If you look to the skies Sunday night over Atlanta, you might see an interesting airplane circling downtown with its specialized camera focused on the shiny new Mercedes-Benz stadium. The little aircraft will be shooting those cool aerial pictures of the Packers-Falcons NFL game you'll see on TV.
Yes, we said a plane. NBC choose not to use a traditional blimp to capture the glimmering skyline of Atlanta and the exciting moments of the Falcons game, but instead have dispatched a fascinating Italian-built airplane modified specifically for aerial observation.
The Partenavia P.68 first flew over the Italian countryside in 1970. The six-seat, twin-engine airplane was originally built for private/business use and for training.
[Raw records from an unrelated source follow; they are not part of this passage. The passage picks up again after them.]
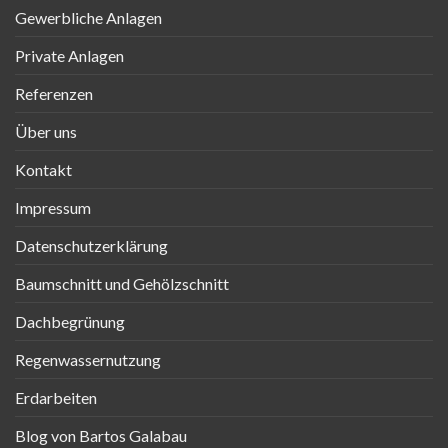
Gewerbliche Anlagen
Private Anlagen
Referenzen
Über uns
Kontakt
Impressum
Datenschutzerklärung
Baumschnitt und Gehölzschnitt
Dachbegrünung
Regenwassernutzung
Erdarbeiten
Blog von Bartos Galabau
It was later modified by a German company, which replaced the nose with a completely transparent covering.
The P.68 Observer was born. This version basically resembles a helicopter cockpit attached to the front of an airplane.
The Observer variants were built and marketed for observation and law enforcement purposes and . Several of these aircraft are flown in the United States by state wildlife or fish and game departments. But one specific aircraft has the unique role of capturing stunning high-definition aerial footage to capture the sweeping cityscape that surrounds a football stadium.
Once the NFL-watching plane is airborne, a trapdoor opens in the belly of the plane and a gyroscopically stabilized camera is mechanically lowered to protrude below the fuselage with an unobscured view of the landscape below. The camera operator is then presented with a suite of production equipment including a joystick and monitor to manipulate the lens for the perfect shot.
The cameraman must also communicate closely with the cockpit crew to coordinate a flight path that provides the ultimate angle to capture dramatic footage of the stadium and surrounding skyline. In addition to finding the sweet spot in the sky to satisfy the camera, they must navigate the dark skies dodging the high-rise rooftops (and only after receiving previous authorization to fly in the restricted airspace surrounding every professional football game in the United States).
As you watch the game Sunday night and see the wide shots of downtown Atlanta and its new state-of-the-art stadium, just remember this high tech little airplane is up there making the magic happen.